Qué vieja pelotuda, pensó, nunca quieras cambiar un hijo por un rope. Miró una vez más la cartera y la desechó. Sacudió un poco la bolsa. Cambió el semáforo y arrancó convencido de que debía tener algo importante, si no la vieja no hubiera chillado tanto.
Estacionó la moto detrás de las chapas acostumbradas. Antes de sacarse el casco, se aseguró de que no hubiera nadie. Encendió un sol de noche y se dedicó a violar el paquete. Cuando descubrió el contenido, por unos segundos, no supo qué hacer.
Esta leyenda urbana clásica (caja que contiene mascota muerta es arrebatada por ladrón que imagina algo de valor) tiene otra versión muy conocida, con una estructura similar, que involucra, en lugar de un perro muerto, un cadáver humano.
Ahora bien, lo que nos llevó a profundizar en ella fueron los rumores de que algo como lo que relatamos al comienzo ocurrió realmente en el barrio de Villa Devoto.
En la tradicional confitería de Fernández de Enciso y Mercedes (frente a la plaza Devoto), uno de los empleados, Osvaldo F., dice haber sido testigo presencial del hecho. Y que, inclusive, acompañó a la camilla que llevó a la señora Marta hasta el Hospital Zubizarreta, ubicado a muy poca distancia (Chivilcoy y Nueva York) de allí.
—Yo la acompañé —nos dijo Osvaldo—. La pobre estaba destrozada. Creo que estuvo internada como una semana, más o menos.
Otros, como Valerio T., empleado de una calesita pegada casi a la confitería, aseguran incluso que el ladrón de la moto ya había sido visto varias veces por la zona, y que, luego de esa tragicómica escena, no apareció nunca más. No obstante coinciden en que la gente se fija muy bien antes de cruzar, principalmente en la calle Nueva York.
—Esto es tierra de nadie, muchachos —nos dijo Valerio T.—. Todos tenemos que cuidarnos el culo. Y otra cosa: el pichicho no estaba muerto, al final.
Este último dato arrojado por el calesitero coincidió con ciertos rumores que aseguran que no sólo no estaba muerta la mascota en la caja, sino que, luego de ser descubierta por el caco, consiguió escapar y estuvo un tiempo vagando por el barrio en busca de su ama.
Según algunas versiones, la tal señora Marta vendió su casa de Joaquín V. González al 4100 y nunca más se supo de ella. Otros dicen que sus familiares le pusieron un kiosquito. Pero a los pocos meses sufrió un robo y ya no quiso saber más nada, y abandonó el barrio para siempre.
En cuanto a su amiga, nos fue imposible comprobar la identidad. Las pocas Esther halladas en Villa Devoto nos aseguraron que no tenían nada que ver con un pequinés muerto.
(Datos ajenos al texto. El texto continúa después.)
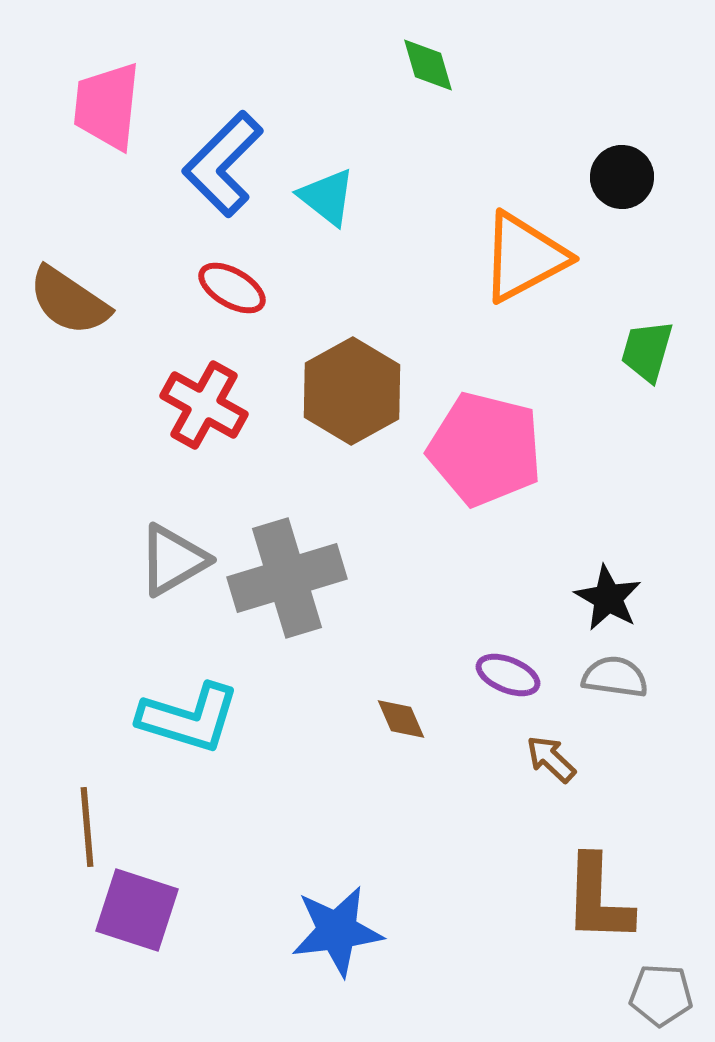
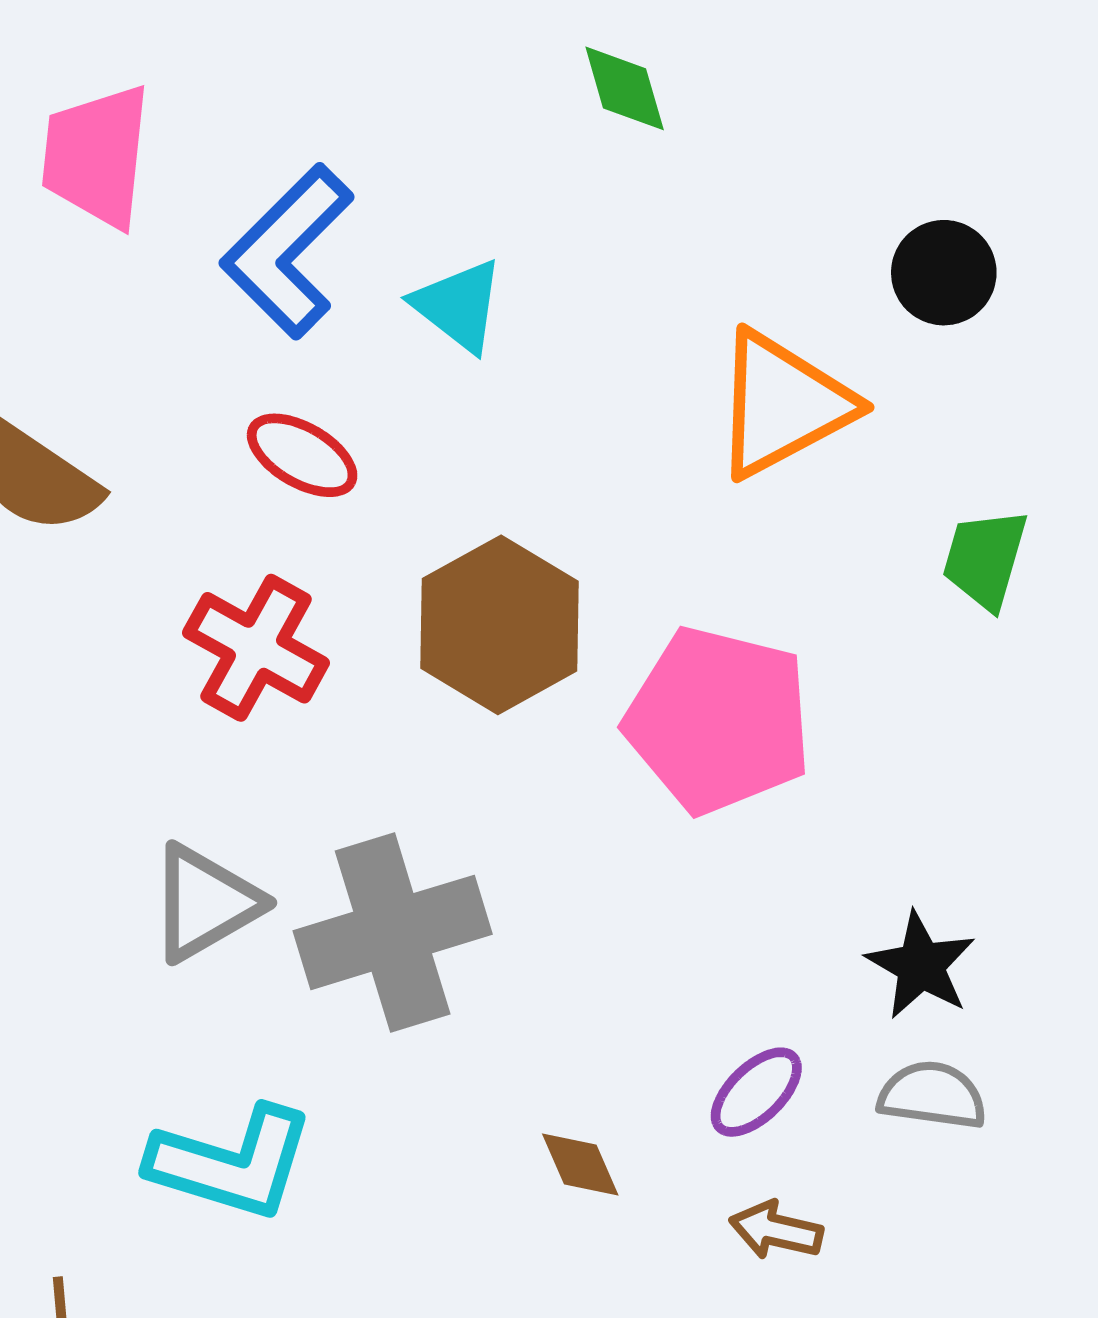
purple ellipse: (508, 675) -> (756, 1092), turned -66
brown arrow: (551, 759) -> (776, 1230), moved, turned -30

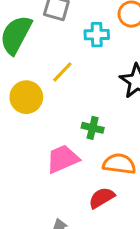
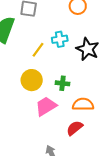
cyan cross: (97, 35) -> (60, 39), moved
yellow circle: (26, 97) -> (32, 80), moved

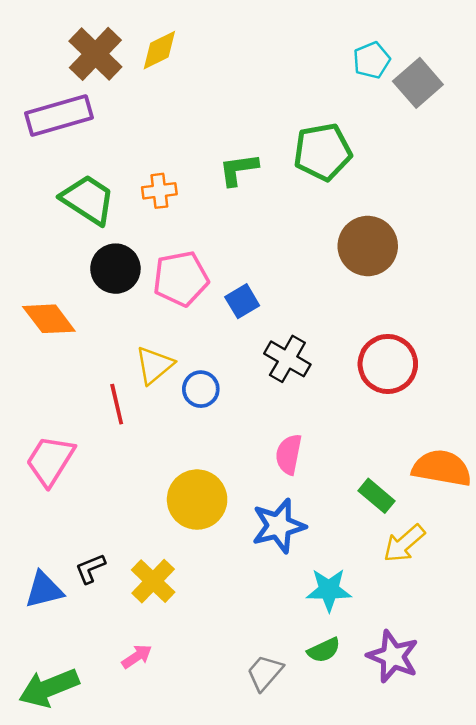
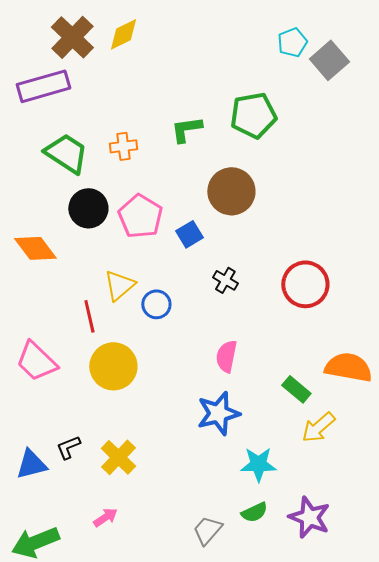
brown circle: (368, 246) -> (231, 191), moved
pink pentagon: (181, 279) -> (140, 216), turned -30
black cross: (287, 359) -> (225, 280), size x0.7
pink trapezoid: (50, 461) -> (36, 361), turned -78
yellow circle: (197, 500) -> (113, 366), moved

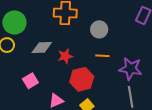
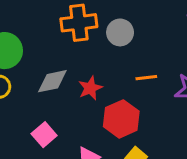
gray circle: (99, 29) -> (120, 32), moved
Aunque Marta, Esther y el perro hayan desaparecido del barrio (si es que alguna vez estuvieron), hay quienes dicen que este trío no fue el único que vivió el mito en cuestión. Por ejemplo, Perla P., quien afirma: «Una vez al año pasa algo parecido. La historia de Marta es la más conocida, pero siempre vuelve a ocurrir, con otras personas. Y así seguirá, mientras los chorros sigan haciendo de las suyas».
Según algunos investigadores, ciertos sucesos suelen guardar una misteriosa periodicidad. «Si la realidad tuviera un cuerpo de carne y hueso —dicen—, estos acontecimientos podrían interpretarse como la manifestación del latido regular de ese cuerpo».
Quizás, el mito de la mascota muerta y arrebatada pertenezca a este singular grupo. De ser así, deberíamos estar atentos de no convertirnos, de un día para el otro, en una pobre Marta.